(Problem statement)
Leave out the pictures and retype exactly the lines from the line with "gyöngédség azok iránt, akik ép ifjúságuk" through the end of the listing below.

Material shown START

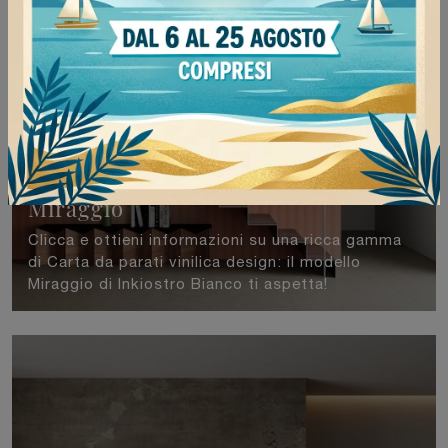
Miraggio
Clicca e ottieni informazioni su una ricca gamma
di Carta da parati vinilica design: il modello
Miraggio di Inkiostro Bianco ti aspetta!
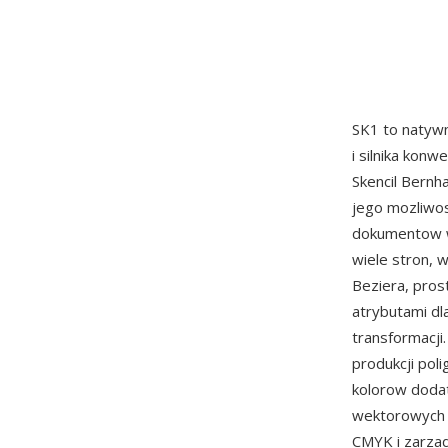
SK1 to natyw
i silnika kon
Skencil Bernh
jego mozliwos
dokumentow w
wiele stron, w
Beziera, pros
atrybutami dl
transformacji
produkcji pol
kolorow doda
wektorowych o
CMYK i zarzad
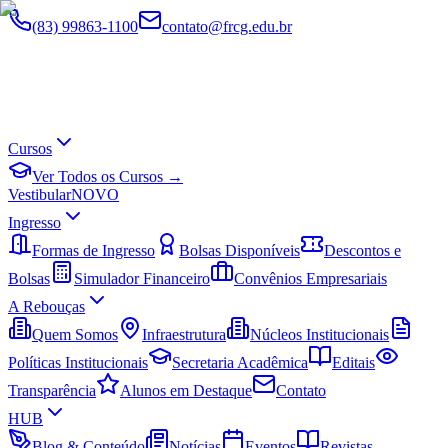
(83) 99863-1100
contato@frcg.edu.br
Cursos
Ver Todos os Cursos →
Vestibular
NOVO
Ingresso
Formas de Ingresso
Bolsas Disponíveis
Descontos e
Bolsas
Simulador Financeiro
Convênios Empresariais
A Rebouças
Quem Somos
Infraestrutura
Núcleos Institucionais
Políticas Institucionais
Secretaria Acadêmica
Editais
Transparência
Alunos em Destaque
Contato
HUB
Blog & Conteúdo
Notícias
Eventos
Revistas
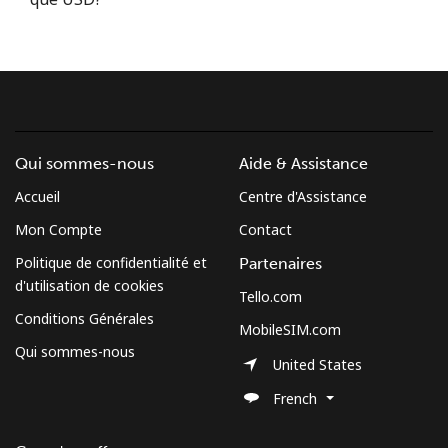
Conditions générales.
S'inscrire
Qui sommes-nous
Aide & Assistance
Bonjour!
Accueil
Centre d'Assistance
Mon Compte
Contact
Identifiez-vous ou
INSCRIVEZ-VOUS →
Politique de confidentialité et
Partenaires
d'utilisation de cookies
Tello.com
Conditions Générales
MobileSIM.com
Qui sommes-nous
United States
Rappel du mot de passe →
French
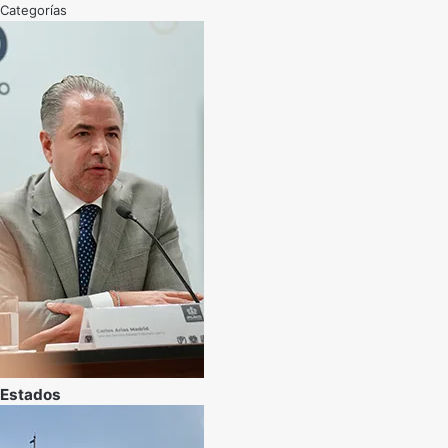
Categorías
Estados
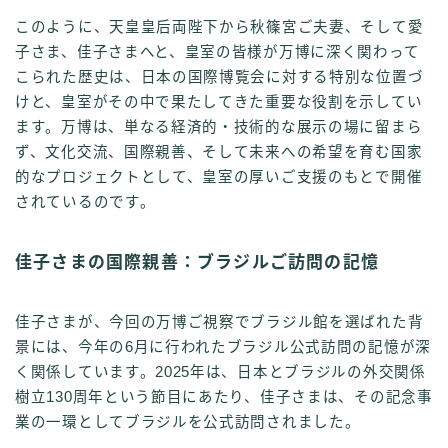
このように、天皇皇后両陛下から秋篠宮ご夫妻、そして愛
子さま、佳子さまへと、皇室の皆様が万博に深く関わって
こられた歴史は、日本の国際博覧会に対する特別な位置づ
けと、皇室がその中で果たしてきた重要な役割を示してい
ます。万博は、単なる経済的・技術的な展示の場に留まら
ず、文化交流、国際親善、そして未来への希望を育む国家
的なプロジェクトとして、皇室の厚いご支援のもとで開催
されているのです。
佳子さまの国際親善：ブラジルご訪問の記憶
佳子さまが、今回の万博ご視察でブラジル館を選ばれた背
景には、今年の6月に行われたブラジル公式訪問の記憶が深
く関係しています。2025年は、日本とブラジルの外交関係
樹立130周年という節目にあたり、佳子さまは、その記念事
業の一環としてブラジルを公式訪問されました。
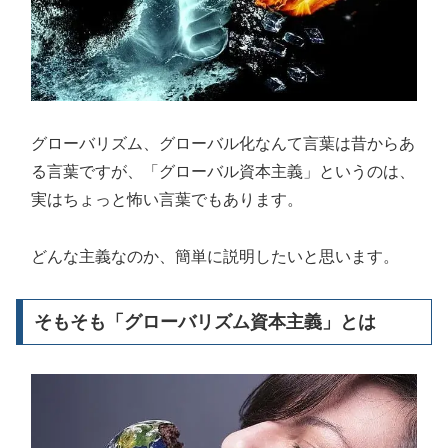
グローバリズム、グローバル化なんて言葉は昔からあ
る言葉ですが、「グローバル資本主義」というのは、
実はちょっと怖い言葉でもあります。
どんな主義なのか、簡単に説明したいと思います。
そもそも「グローバリズム資本主義」とは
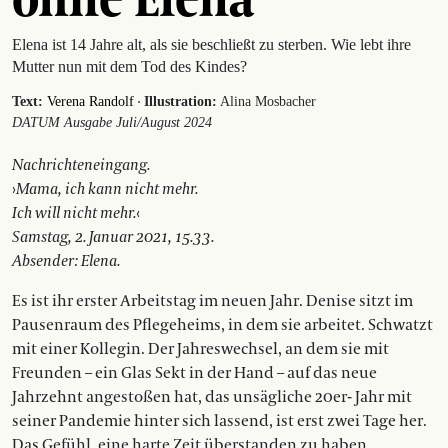
Elena ist 14 Jahre alt, als sie beschließt zu sterben. Wie lebt ihre
Mutter nun mit dem Tod des Kindes?
·
Text:
Verena Randolf
Illustration:
Alina Mosbacher
DATUM Ausgabe Juli/August 2024
Nachrichteneingang.
›
Mama, ich kann nicht mehr.
Ich will nicht mehr.
‹
Samstag, 2. Januar 2021, 15.33.
Absender: Elena.
Es ist ihr erster Arbeitstag im neuen Jahr. Denise sitzt im
Pausenraum des Pflegeheims, in dem sie arbeitet. Schwatzt
mit einer Kollegin. Der Jahreswechsel, an dem sie mit
Freunden – ein Glas Sekt in der Hand – auf das neue
Jahrzehnt ­angestoßen hat, das unsägliche 20er- Jahr mit
seiner Pandemie hinter sich lassend, ist erst zwei Tage her.
Das Gefühl, eine harte Zeit überstanden zu haben,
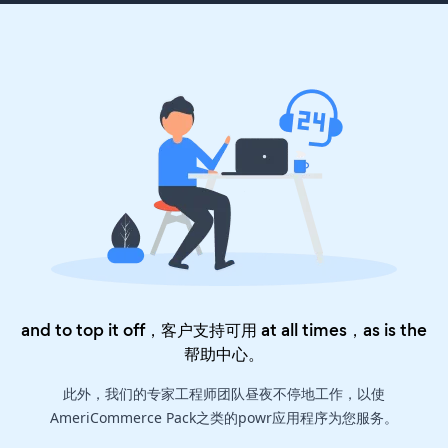
and to top it off，客户支持可用 at all times，as is the
帮助中心
。
此外，我们的专家工程师团队昼夜不停地工作，以使
AmeriCommerce Pack之类的powr应用程序为您服务。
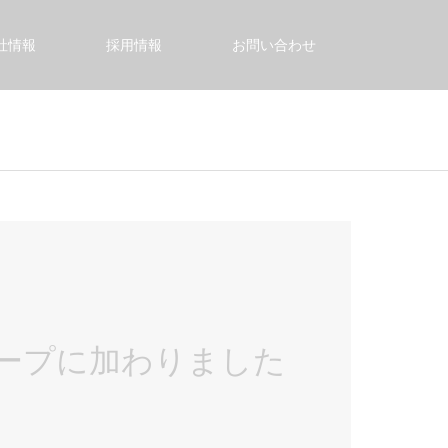
社情報
採用情報
お問い合わせ
ループに加わりました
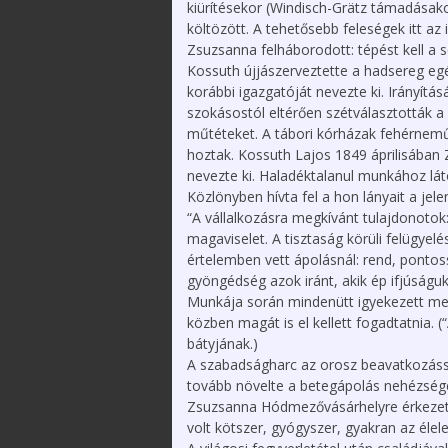
kiürítésekor (Windisch-Grätz támadásak
költözött. A tehetősebb feleségek itt a
Zsuzsanna felháborodott: tépést kell a s
Kossuth újjászerveztette a hadsereg egé
korábbi igazgatóját nevezte ki. Irányít
szokásostól eltérően szétválasztották a 
műtéteket. A tábori kórházak fehérnem
hoztak. Kossuth Lajos 1849 áprilisában
nevezte ki. Haladéktalanul munkához láto
Közlönyben hívta fel a hon lányait a jel
“A vállalkozásra megkívánt tulajdonotok
magaviselet. A tisztaság körüli felügyel
értelemben vett ápolásnál: rend, pontoss
gyöngédség azok iránt, akik ép ifjúságuk
Munkája során mindenütt igyekezett meg
közben magát is el kellett fogadtatnia. (
bátyjának.)
A szabadságharc az orosz beavatkozással
tovább növelte a betegápolás nehézségei
Zsuzsanna Hódmezővásárhelyre érkezett
volt kötszer, gyógyszer, gyakran az élele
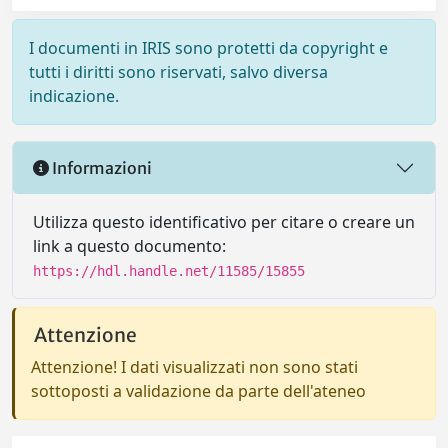
I documenti in IRIS sono protetti da copyright e
tutti i diritti sono riservati, salvo diversa
indicazione.
Informazioni
Utilizza questo identificativo per citare o creare un
link a questo documento:
https://hdl.handle.net/11585/15855
Attenzione
Attenzione! I dati visualizzati non sono stati
sottoposti a validazione da parte dell'ateneo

Material shown END

(Expected answer)
gyöngédség azok iránt, akik ép ifjúságuk
Munkája során mindenütt igyekezett meg
közben magát is el kellett fogadtatnia. (
bátyjának.)
A szabadságharc az orosz beavatkozással
tovább növelte a betegápolás nehézségei
Zsuzsanna Hódmezővásárhelyre érkezett
volt kötszer, gyógyszer, gyakran az élele
I documenti in IRIS sono protetti da copyright e
tutti i diritti sono riservati, salvo diversa
indicazione.
Informazioni
Utilizza questo identificativo per citare o creare un
link a questo documento:
https://hdl.handle.net/11585/15855
Attenzione
Attenzione! I dati visualizzati non sono stati
sottoposti a validazione da parte dell'ateneo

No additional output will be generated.